How to use GPU for AI training in Kubernetes Cluster 07/03 Update SLTechnology News&Howtos

How to use GPU for AI training in Kubernetes Cluster

2025-07-03 Update From: SLTechnology News&Howtos shulou NAV: SLTechnology News&Howtos > Servers >

Shulou(Shulou.com)06/01 Report--

This article introduces the relevant knowledge of "how to use GPU for AI training in Kubernetes clusters". In the operation of actual cases, many people will encounter such a dilemma, so let the editor lead you to learn how to deal with these situations. I hope you can read it carefully and be able to achieve something!

Matters needing attention

As of Kubernetes 1.8:

Support for GPU is only experimental, still stuck in Alpha features, which means that it is not recommended to use Kubernetes to manage and schedule GPU resources in a production environment.

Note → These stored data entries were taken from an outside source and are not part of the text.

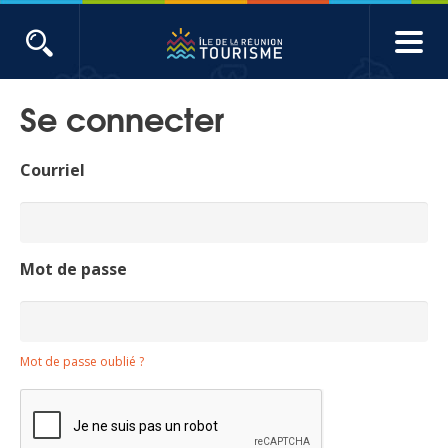
Aller
au
contenu
ACTUALITÉS
principal
Se connecter
Main
Évènements
navigation
Courriel
Produits touristiques
Etudes et indicateurs
Mot de passe
Voyages de presse
Mot de passe oublié ?
Toute l'actualité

Only NVIDIA GPUs is supported.

Pods cannot share the same GPU, and even different Containers within the same Pod cannot share the same GPU. This is by far the most difficult point for Kubernetes to accept GPU support. Because a piece of PU is very expensive, a training process usually can not make full use of a piece of GPU, which is bound to lead to a waste of GPU resources.

The number of GPU per Container request is either 0 or a positive integer and is not allowed to be a score, that is, requesting only part of the GPU is not supported.

Regardless of the computing power of different types of GPU, if you need to consider this, consider using NodeAffinity to interfere with the scheduling process.

Only support docker as container runtime, can use GPU, if you use rkt, etc., then you may have to wait.

Logic diagram

Currently, Kubernetes is mainly responsible for the detection and scheduling of GPU resources, and it is docker that really communicates with NVIDIA Driver, so the whole logical structure diagram is as follows:

Let kubelet discover GPU resources and be dispatched

Verify that the GPU server in the Kubernetes cluster has NVIDIA Drivers installed and loaded, and you can use nvidia-docker-plugin to confirm that Drivers is loaded.

Please refer to nvidia-docker 2.0 installation for how to install it.

How to determine NVIDIA Drivers Ready? Execute the command kubectl get node $GPU_Node_Name-o yaml to view the information of the Node. If you see. Status.capacity.alpha.kubernetes.io/nvidia-gpu: $Gpu_num, kubelet has successfully identified the local GPU resource through driver.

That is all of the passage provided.